Study burden and risks
Zie de flowcharts of the protocol version 20Mar2012 page 41 t/m 48.
Summary of procedures:
7x Chest Radiograph
3x ECG
4x Pregnancy test
3x Radiograph (spine)
25x Vital signs
17x Physical exam
19x Clinical laboratory tests
17x Questionnaires (number of visits in the complete study where the patients
needs to complete questionnaires)
Side effects Apremilast:
As of 31 March 2012, Apremilast has been given to about 4471 subjects.

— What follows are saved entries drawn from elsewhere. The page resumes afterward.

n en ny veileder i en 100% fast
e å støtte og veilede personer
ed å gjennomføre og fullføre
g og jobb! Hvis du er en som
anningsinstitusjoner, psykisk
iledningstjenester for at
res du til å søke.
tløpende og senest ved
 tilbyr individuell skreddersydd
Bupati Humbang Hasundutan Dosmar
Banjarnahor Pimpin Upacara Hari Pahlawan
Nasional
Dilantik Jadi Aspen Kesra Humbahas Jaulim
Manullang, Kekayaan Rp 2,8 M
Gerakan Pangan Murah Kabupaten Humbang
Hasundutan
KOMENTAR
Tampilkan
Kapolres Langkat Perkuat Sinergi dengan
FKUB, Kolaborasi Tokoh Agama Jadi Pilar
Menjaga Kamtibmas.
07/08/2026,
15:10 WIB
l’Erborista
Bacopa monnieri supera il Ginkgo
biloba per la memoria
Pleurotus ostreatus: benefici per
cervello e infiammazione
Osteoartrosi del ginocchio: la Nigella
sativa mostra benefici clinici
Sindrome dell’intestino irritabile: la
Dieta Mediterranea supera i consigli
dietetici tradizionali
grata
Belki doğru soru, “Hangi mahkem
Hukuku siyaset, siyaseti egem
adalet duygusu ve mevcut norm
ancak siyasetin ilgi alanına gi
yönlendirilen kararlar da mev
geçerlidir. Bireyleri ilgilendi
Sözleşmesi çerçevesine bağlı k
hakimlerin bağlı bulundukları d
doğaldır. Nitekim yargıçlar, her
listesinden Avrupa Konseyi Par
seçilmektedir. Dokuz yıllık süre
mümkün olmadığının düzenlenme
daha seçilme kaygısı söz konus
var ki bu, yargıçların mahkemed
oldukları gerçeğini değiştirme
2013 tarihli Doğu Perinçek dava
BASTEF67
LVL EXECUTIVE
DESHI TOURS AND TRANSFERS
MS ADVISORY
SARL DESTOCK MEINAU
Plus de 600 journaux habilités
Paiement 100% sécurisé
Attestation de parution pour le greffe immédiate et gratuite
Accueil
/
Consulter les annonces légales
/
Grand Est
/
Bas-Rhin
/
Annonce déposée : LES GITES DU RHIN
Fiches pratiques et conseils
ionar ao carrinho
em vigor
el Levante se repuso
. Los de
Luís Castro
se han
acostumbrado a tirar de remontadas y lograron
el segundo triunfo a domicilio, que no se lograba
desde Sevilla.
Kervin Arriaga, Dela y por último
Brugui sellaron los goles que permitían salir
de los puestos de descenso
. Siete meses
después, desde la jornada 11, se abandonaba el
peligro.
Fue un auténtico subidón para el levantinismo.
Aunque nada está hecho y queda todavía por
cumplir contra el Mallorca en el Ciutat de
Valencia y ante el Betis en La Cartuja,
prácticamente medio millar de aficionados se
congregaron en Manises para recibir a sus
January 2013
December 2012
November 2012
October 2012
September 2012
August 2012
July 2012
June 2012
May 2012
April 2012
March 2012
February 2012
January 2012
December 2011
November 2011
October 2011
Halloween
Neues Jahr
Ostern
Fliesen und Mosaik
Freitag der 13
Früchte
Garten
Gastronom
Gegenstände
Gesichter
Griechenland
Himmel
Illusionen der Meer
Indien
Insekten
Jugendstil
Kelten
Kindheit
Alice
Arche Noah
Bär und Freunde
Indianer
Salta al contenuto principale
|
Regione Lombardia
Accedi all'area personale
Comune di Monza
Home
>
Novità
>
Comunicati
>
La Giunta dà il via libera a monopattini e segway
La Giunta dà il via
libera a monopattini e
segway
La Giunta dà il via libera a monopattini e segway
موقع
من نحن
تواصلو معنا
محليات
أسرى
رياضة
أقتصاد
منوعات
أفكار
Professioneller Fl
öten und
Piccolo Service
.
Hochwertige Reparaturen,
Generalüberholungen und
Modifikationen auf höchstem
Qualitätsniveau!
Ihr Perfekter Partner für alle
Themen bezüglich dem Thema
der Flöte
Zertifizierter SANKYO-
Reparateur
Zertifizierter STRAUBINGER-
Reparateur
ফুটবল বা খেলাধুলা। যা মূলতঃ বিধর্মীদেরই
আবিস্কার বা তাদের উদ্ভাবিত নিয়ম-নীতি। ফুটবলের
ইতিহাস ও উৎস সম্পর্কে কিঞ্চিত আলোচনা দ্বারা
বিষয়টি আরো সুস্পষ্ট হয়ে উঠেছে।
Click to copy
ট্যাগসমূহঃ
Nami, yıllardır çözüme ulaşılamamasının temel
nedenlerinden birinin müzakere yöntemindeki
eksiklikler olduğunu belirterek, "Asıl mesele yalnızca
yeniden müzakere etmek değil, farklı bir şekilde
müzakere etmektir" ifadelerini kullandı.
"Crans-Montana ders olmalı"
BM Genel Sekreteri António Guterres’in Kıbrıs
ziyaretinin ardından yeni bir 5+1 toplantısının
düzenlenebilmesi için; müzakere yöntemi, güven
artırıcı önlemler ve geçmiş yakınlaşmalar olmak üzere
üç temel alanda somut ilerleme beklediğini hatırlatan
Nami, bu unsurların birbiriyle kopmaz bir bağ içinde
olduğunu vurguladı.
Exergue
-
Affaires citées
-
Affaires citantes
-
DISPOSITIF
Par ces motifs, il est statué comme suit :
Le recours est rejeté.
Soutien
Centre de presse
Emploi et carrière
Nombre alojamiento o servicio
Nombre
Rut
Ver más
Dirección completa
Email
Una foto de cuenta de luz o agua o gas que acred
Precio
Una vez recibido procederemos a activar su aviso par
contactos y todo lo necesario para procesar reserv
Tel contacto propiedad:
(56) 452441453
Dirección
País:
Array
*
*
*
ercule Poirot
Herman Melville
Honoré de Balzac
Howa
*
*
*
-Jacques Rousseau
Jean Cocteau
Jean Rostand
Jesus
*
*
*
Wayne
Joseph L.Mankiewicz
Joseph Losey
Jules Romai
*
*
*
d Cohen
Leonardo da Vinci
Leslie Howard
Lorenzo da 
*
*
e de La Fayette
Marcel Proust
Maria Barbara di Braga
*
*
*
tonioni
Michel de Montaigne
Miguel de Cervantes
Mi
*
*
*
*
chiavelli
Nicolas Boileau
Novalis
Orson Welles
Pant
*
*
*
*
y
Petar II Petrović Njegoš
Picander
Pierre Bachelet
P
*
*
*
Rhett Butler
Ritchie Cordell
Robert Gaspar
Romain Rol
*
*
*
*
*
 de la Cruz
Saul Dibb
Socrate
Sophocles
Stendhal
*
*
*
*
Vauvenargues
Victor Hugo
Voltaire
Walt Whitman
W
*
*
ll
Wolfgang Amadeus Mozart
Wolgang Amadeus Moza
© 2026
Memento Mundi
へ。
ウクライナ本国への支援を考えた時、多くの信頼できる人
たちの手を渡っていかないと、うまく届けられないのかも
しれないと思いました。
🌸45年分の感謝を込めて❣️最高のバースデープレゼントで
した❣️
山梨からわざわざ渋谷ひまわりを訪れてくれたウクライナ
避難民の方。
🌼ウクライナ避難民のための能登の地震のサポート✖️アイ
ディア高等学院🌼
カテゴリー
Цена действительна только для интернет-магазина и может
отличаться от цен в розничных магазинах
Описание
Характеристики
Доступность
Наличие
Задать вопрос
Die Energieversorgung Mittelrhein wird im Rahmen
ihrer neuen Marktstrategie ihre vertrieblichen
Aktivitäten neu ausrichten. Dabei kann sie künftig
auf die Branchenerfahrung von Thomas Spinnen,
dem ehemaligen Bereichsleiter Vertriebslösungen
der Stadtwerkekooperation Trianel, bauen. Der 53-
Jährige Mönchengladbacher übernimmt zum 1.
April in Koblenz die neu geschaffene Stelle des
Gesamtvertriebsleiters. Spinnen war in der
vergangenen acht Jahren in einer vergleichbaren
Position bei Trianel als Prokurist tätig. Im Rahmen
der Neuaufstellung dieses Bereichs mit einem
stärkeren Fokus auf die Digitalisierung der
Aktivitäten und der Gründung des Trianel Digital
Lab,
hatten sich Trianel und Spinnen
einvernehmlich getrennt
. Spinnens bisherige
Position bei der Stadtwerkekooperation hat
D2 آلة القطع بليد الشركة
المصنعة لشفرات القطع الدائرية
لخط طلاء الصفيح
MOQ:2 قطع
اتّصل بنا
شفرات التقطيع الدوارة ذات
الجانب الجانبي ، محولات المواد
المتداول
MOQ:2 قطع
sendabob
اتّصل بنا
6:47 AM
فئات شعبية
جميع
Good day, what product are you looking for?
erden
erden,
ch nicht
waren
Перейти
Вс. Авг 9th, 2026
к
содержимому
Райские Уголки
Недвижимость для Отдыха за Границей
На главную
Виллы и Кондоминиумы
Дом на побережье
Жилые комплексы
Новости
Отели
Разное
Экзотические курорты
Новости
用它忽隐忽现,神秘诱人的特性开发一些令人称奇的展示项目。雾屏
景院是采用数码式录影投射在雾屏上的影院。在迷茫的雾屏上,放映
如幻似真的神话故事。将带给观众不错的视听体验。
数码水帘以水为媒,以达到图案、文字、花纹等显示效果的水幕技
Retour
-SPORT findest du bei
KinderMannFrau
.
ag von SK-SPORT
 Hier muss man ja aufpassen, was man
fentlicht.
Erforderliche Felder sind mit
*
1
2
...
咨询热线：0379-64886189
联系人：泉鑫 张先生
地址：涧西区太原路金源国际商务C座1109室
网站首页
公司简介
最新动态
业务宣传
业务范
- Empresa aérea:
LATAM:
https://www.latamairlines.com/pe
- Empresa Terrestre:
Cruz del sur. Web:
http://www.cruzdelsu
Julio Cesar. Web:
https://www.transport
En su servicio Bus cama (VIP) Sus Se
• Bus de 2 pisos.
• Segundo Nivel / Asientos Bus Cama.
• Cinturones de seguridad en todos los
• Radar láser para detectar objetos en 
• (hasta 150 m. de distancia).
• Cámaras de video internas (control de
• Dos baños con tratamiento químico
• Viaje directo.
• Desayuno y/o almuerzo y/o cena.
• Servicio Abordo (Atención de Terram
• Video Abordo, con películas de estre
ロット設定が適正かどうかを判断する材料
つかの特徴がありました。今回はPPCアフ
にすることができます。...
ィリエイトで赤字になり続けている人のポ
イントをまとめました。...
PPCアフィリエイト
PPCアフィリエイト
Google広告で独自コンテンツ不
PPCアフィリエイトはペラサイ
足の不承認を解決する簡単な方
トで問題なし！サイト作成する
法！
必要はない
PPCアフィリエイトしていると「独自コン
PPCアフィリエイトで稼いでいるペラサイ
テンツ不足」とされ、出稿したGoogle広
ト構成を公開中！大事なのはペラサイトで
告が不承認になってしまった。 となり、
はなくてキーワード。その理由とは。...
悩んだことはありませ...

The
most frequent risks, discomforts and side effects in subjects that have taken
apremilast: headache, stuffiness or infections of the nose and throat (upper
respiratory tract infections), feeling tired, stomach pain or discomfort,
nausea, vomiting and diarrhea. Most of these side effects were mild to moderate
in intensity. They stopped with continued treatment or shortly after the study
drug was stopped. Similar side effects have been observed in studies that are
running now.
Because apremilast also blocks some factors in the body that fight infections,
it is possible you could more easily get infections.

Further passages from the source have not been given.